Written by  October 1, 2012

A recent weekend event in Mount Airy, North Carolina had two common denominators--trikes and gray hair. As the bikers of the 70’s approach their 70’s, they are finding it is not necessary to sell their chaps on eBay anymore. They are simply trading in two wheels for three. And it’s not just the elder bikers giving three wheels a try. Novices, those with health problems, and a few who just didn’t think motorcycles were for them, are jumping into the three-wheel circle.

In 2008, Harley-Davidson noticed the growth of this trike-conversion community and introduced factory-built trikes. Before this, people were shelling out upwards of twenty grand to convert their two-wheeled rides into three-wheeled rides so they could remain on the open road. While the price of a new Harley trike can run over thirty grand, there seems to be a true market for them.

Trying to research the “aging biker” was not easy; several bloggers merely copied the same story three or four times over. But there’s no denying that the age of bikers is slowly going up, even as younger people are discovering the sport of motorcycling. Knees give out, backs deteriorate, and holding up a bike that weighs in excess of 600 pounds may be getting harder. Currently, there is no data on how many are switching their rides and at what age, but sales of trikes like the Can-Am Spyder and Harleys have been rising in the past five years and show no signs of slowing down.

Riders like the stability of three wheels; fears of falling over while attempting to mount up are all but gone with trikes and it’s been said they have almost as much stability and comfort as a car on the long fast hauls.

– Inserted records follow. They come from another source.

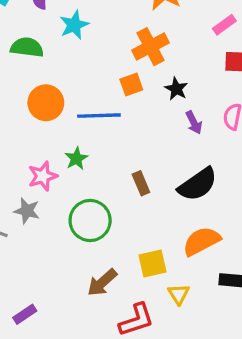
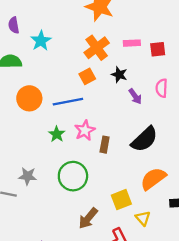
pink rectangle: (224, 25) -> (132, 43), moved, turned 42
pink star: (43, 176) -> (85, 130), moved
brown rectangle: (141, 183) -> (105, 145), turned 42

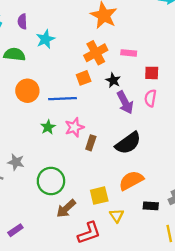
red square: (158, 49) -> (152, 73), moved
purple arrow: (135, 96) -> (125, 102), size x1.5
green circle: (73, 176) -> (51, 181), moved

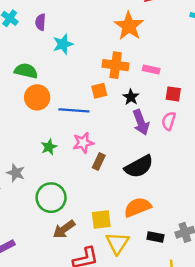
orange cross: (96, 53) -> (116, 65), turned 30
green semicircle: (14, 54) -> (26, 71), moved
green star: (48, 127) -> (49, 147), moved
yellow triangle: (117, 216) -> (117, 243), size x1.5

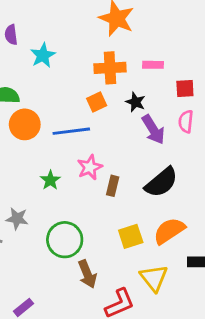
yellow square: (101, 219) -> (131, 236), moved
brown arrow: (64, 229) -> (87, 274), turned -65

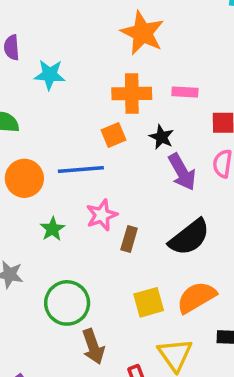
cyan star: (43, 55) -> (50, 75), turned 30
orange circle: (25, 124) -> (24, 178), moved

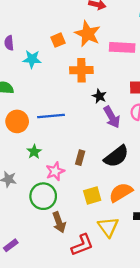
pink rectangle: (185, 92) -> (122, 47), moved, size x1.6
orange square: (114, 135) -> (58, 40), moved
pink star: (102, 215) -> (55, 171), moved

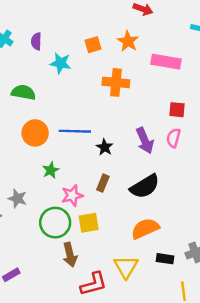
orange star: (88, 34) -> (128, 41), size x0.7
black star: (99, 96) -> (105, 147), moved
yellow square: (92, 196) -> (89, 223), moved

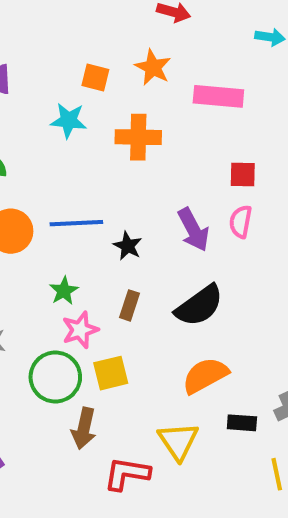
orange square: (93, 45) -> (95, 77), turned 35
cyan star: (61, 63) -> (69, 120), moved
green star: (51, 170) -> (64, 291), moved
brown arrow: (70, 255) -> (84, 428), turned 30
red L-shape: (94, 284) -> (127, 474), turned -152

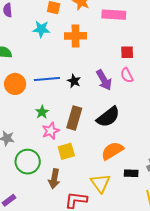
pink semicircle: (241, 222) -> (127, 75), turned -35
black star: (128, 246) -> (74, 81), moved
brown rectangle: (129, 305) -> (74, 118), size x1.6
green circle: (55, 377) -> (28, 162), moved

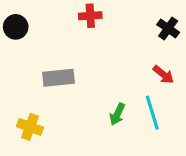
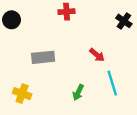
red arrow: (163, 75) -> (97, 55), moved
green arrow: (117, 114) -> (78, 92), moved

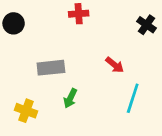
cyan line: (112, 83) -> (133, 98), turned 35
green arrow: (78, 92) -> (70, 98), moved

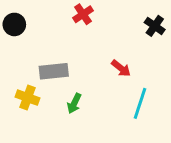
red cross: (79, 14) -> (83, 14), turned -30
yellow cross: (26, 111) -> (27, 98), moved

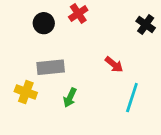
black circle: (14, 24) -> (44, 23), moved

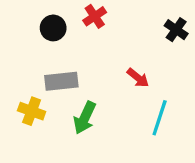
green arrow: (70, 98) -> (85, 118), size x1.4

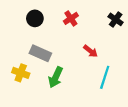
red cross: (95, 16) -> (71, 18), moved
gray rectangle: (61, 81) -> (40, 53), turned 30

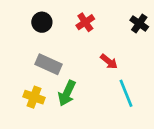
yellow cross: (21, 73) -> (34, 97), moved
cyan line: (105, 77) -> (126, 93), turned -40

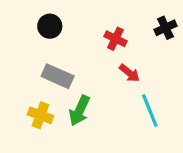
red cross: (85, 22) -> (115, 39), moved, turned -30
black cross: (139, 23) -> (165, 28), turned 30

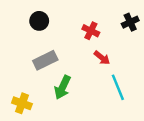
gray rectangle: (58, 76) -> (45, 60), turned -50
yellow cross: (40, 115) -> (22, 103), moved

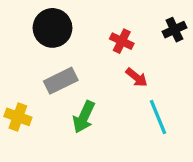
black circle: (39, 21) -> (53, 28), size x1.5
yellow cross: (22, 103) -> (18, 117), moved

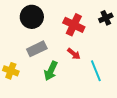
red cross: (122, 41) -> (74, 25), size x1.5
red arrow: (137, 77) -> (74, 54), moved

During the month of June, the largest trike MC in the country, Brothers of the Third Wheel, had their Annual International Trike Week, this year in Branson, Missouri. And if you are under the impression that trike owners are a bunch of old geezers on Gold Wings and modified Ultra Glides, check out this video from the most recent gathering: Brothers of the Third Wheel.

New trikes range in price from about $18,000 for the Cam-Am Spyder Roadster to over $31,000 for the Harley-Davidson Tri-Glide Ultra Classic. Unfortunately, the Japanese manufacturers have not yet jumped on the trike bandwagon, so Gold Wings, Kawasakis, et al, must be converted.

It’s nice to know that no matter what your situation, whether your back protests about balancing at stop lights or injury took away the use of a leg, there are options out there to keep you in those sexy chaps and boots so you never miss an opportunity to enjoy the wind.